Like “Match Point,” “Scoop” is set in London and stars Scarlett Johansson. And like “Match Point,” the mystery involves a man who may or may not have committed murder, specifically of a sex partner. (If you admired “Match Point,” you’ll find the material covered much more effectively in Allen’s 1989 “Crimes and Misdemeanors.”) But “Scoop” wraps the mystery in a clumsy comedy, in which the pretty 21-year-old Johansson is compelled to wear round glasses and affect the fumbling, nervous manner of “Annie Hall” (1977), or even Woody himself. In some of her lines you can an uncanny impression of Woody Allen circa 1970, and it’s easy to imagine the director repeating the line over and over until she got the desired intonation exactly memorized.
Scarlett Johansson is an appealing and gifted actress, and apparently agreeable to such direction, but in this film she appears to be under a strain. She plays Sondra Pransky, an American journalism student visiting friends in London. There’s a strange opening sequence in which she runs into much-older movie director in a hotel lobby, reminds him that she had sent a letter asking for an interview, and then bops into his room with her notepad ready. The next thing we know, she’s moaning to her friend that she went to bed with the director and didn’t even get the interview. His character never reappears in the movie and has no purpose in the plot. In a 96 minute movie you hardly have time for sequences that are meaningless, but I hate to think what Woody’s other motives might have been.

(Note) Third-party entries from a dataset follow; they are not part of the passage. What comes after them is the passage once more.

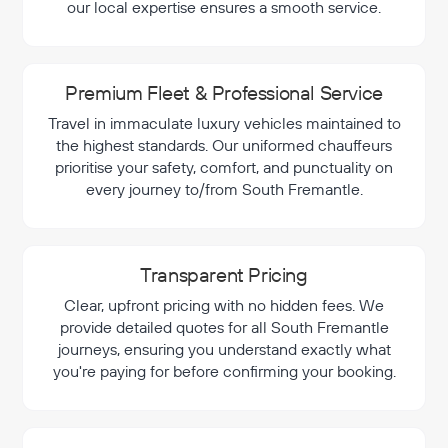
our local expertise ensures a smooth service.
Premium Fleet & Professional Service
Travel in immaculate luxury vehicles maintained to
the highest standards. Our uniformed chauffeurs
prioritise your safety, comfort, and punctuality on
every journey to/from South Fremantle.
Transparent Pricing
Clear, upfront pricing with no hidden fees. We
provide detailed quotes for all South Fremantle
journeys, ensuring you understand exactly what
you're paying for before confirming your booking.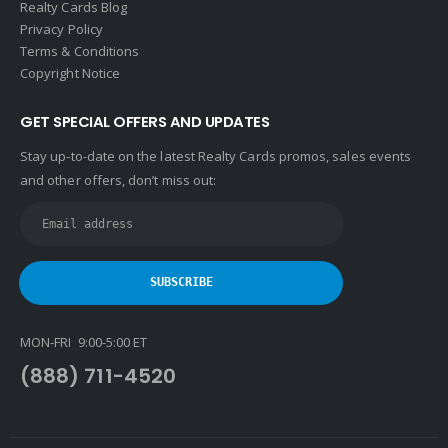
Realty Cards Blog
Privacy Policy
Terms & Conditions
Copyright Notice
GET SPECIAL OFFERS AND UPDATES
Stay up-to-date on the latest Realty Cards promos, sales events
and other offers, don’t miss out:
MON-FRI 9:00-5:00 ET
(888) 711-4520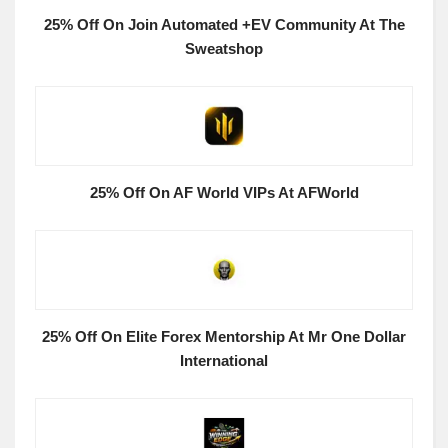
25% Off On Join Automated +EV Community At The
Sweatshop
25% Off On AF World VIPs At AFWorld
25% Off On Elite Forex Mentorship At Mr One Dollar
International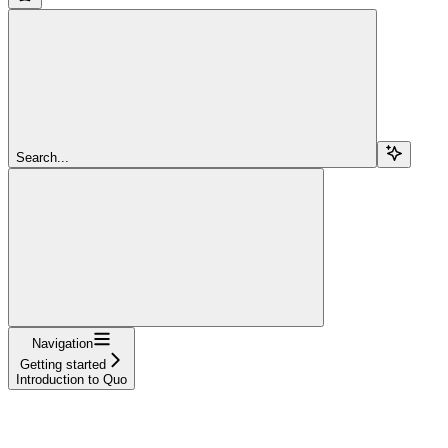
Search...
Navigation
Getting started
Introduction to Quo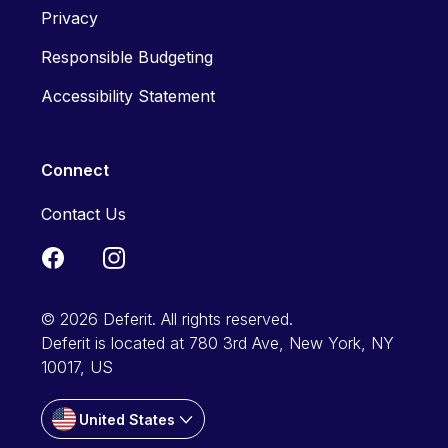
Privacy
Responsible Budgeting
Accessibility Statement
Connect
Contact Us
© 2026 Deferit. All rights reserved.
Deferit is located at 780 3rd Ave, New York, NY
10017, US
United States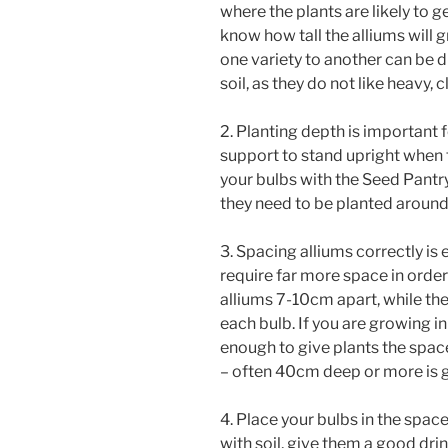
where the plants are likely to g
know how tall the alliums will 
one variety to another can be d
soil, as they do not like heavy, 
2. Planting depth is important f
support to stand upright when 
your bulbs with the Seed Pantry
they need to be planted around 
3. Spacing alliums correctly is 
require far more space in order
alliums 7-10cm apart, while th
each bulb. If you are growing i
enough to give plants the spac
– often 40cm deep or more is g
4. Place your bulbs in the spac
with soil, give them a good dri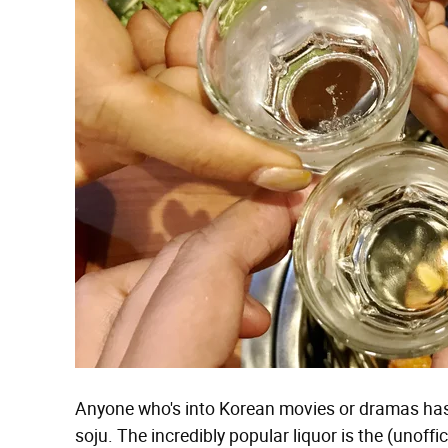
Anyone who's into Korean movies or dramas has 
soju. The incredibly popular liquor is the (unoff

Sondra then accompanies her friend to an afternoon variety show that includes a stage magician called Splendini (played by Allen). As part of his act, Splendini selects an audience member to step into an ornate case and then “disappear.” (In “New York Stories,” 1989, it was Allen’s mother who stepped into the case and then literally disappeared, only to reappear as a vast, complaining face in the sky.) But when Sondra is closed in the case, someone joins her.
It is hardworking investigative reporter Joe Strombel (Ian McShane), who recently died of a coronary, and has been floating on a boat in a misty river, helmed by a silent shrouded Death figure (more staid than the one in “Love and Death,” 1975). On this boat in the netherworld, Strombel met a fellow-deceased who gave him a major tip, and he can’t bear to let it go. He wants Sondra, the journalism student, to follow up a lead that the “Tarot Card Killer” currently terrorizing London is none other than the handsome son of a British Lord, Peter Lyman (Hugh Jackman).

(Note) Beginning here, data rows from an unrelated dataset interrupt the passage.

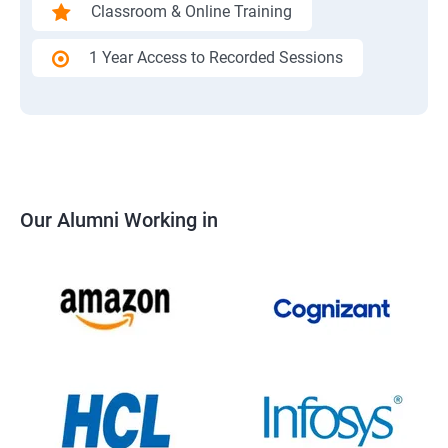
Classroom & Online Training
1 Year Access to Recorded Sessions
Our Alumni Working in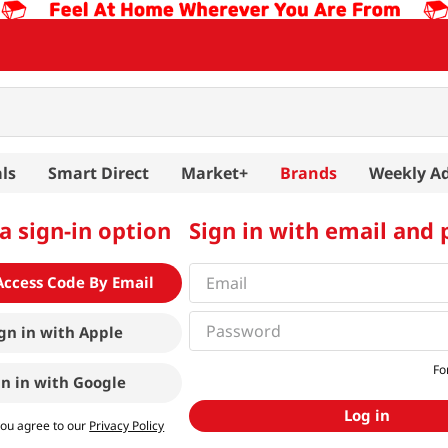
ls
Smart Direct
Market+
Brands
Weekly A
a sign-in option
Sign in with email and
Access Code By Email
gn in with
Apple
Fo
gn in with
Google
Log in
you agree to our
Privacy Policy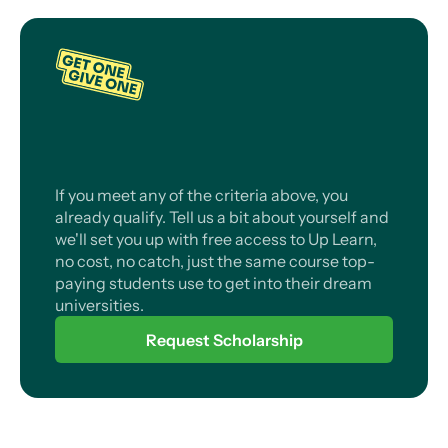
If you meet any of the criteria above, you
already qualify. Tell us a bit about yourself and
we'll set you up with free access to Up Learn,
no cost, no catch, just the same course top-
paying students use to get into their dream
universities.
Request Scholarship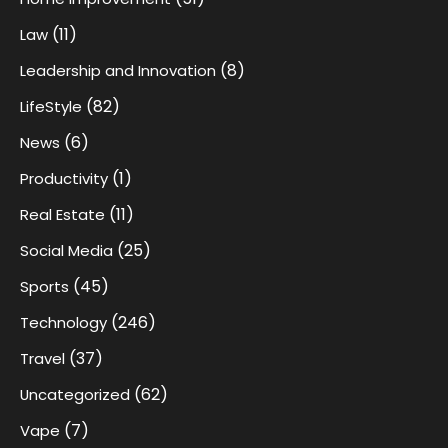
(11)
Law
(8)
Leadership and Innovation
(82)
LifeStyle
(6)
News
(1)
Productivity
(11)
Real Estate
(25)
Social Media
(45)
Sports
(246)
Technology
(37)
Travel
(62)
Uncategorized
(7)
Vape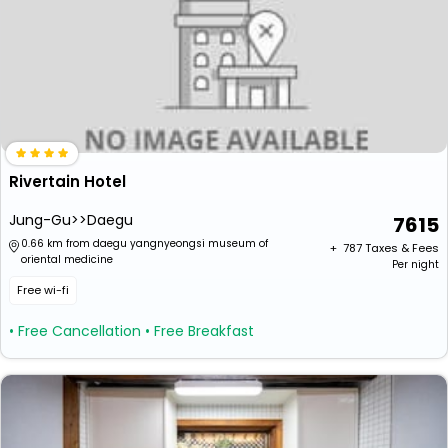
Rivertain Hotel
Jung-Gu>>Daegu
7615
0.66 km from daegu yangnyeongsi museum of
+ ₹
787
Taxes & Fees
oriental medicine
Per night
Free wi-fi
• Free Cancellation
• Free Breakfast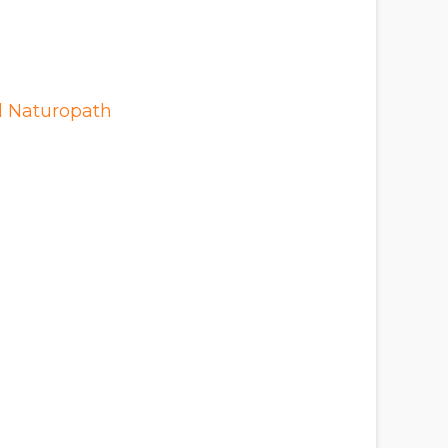
d Naturopath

Sondra inexplicably takes Splendini along as she attempts to meet Lyman, and there’s another pointless scene in which they follow a man into an antique shop, and then realize it’s the wrong guy. No laughs or plot purpose for this scene. But eventually she does meet Lyman, and passes Woody off as her father; from then on they are an ostensibly comic detective team, investigating the mystery with help from Strombel’s clues. Plenty here recalls “Manhattan Murder Mystery” (1993), but it just doesn’t have the same zip. In the earlier film, there’s a hilarious and tense scene where Woody is almost caught investigating a host’s room during a party. Here, same set-up, but it fizzles. Woody is discovered standing outside the door of the room with a plausible excuse. He used to have better dramatic sense than that.
Like Johansson, Hugh Jackman acts as hard as he can, and so does McShane. It appears that everyone on the set is bringing every ounce of energy they can to their roles, but it’s like trying to get an ostrich to fly; no amount of tense effort can get it off the ground. The characters are curiously detached from each other, as if each role were filmed separately and then digitized together.
Surprisingly, some of the cinematography also looks off – something that, given Woody’s experience, ought to be perfect. A chase on foot in the evening is too dark, and several other scenes appeared to be out of focus. I know, the rule is “blame the projectionist,” but it seemed that certain objects onscreen were in focus and others weren’t. It was as if the depth of focus was extremely shallow, and anything too many inches away went fuzzy. For example, Splendini and Sondra sit on either side of a table in a newspaper office, looking away from us toward an editor who sits at the end, between them. His face is fuzzy, while theirs, only a little closer to us, are crisp. This can’t be intentional: we’re looking at the sides of their faces, and Sondra is wearing a big hat; it was the editor whose face we needed to see. Likewise, Lyman and Sondra sitting in a boat on a lake are fuzzy, while the side of the wooden boat is crisp.
It’s impossible to think about “Scoop” without recalling so many elements from earlier, better Woody Allen movies. Perhaps he is searching for inspiration by asking himself which of his films got the best reviews, or gave him the most satisfaction. But films like this one only bring down his average from excellent to so-so. Rent one of the earlier movies, and avoid “Scoop.”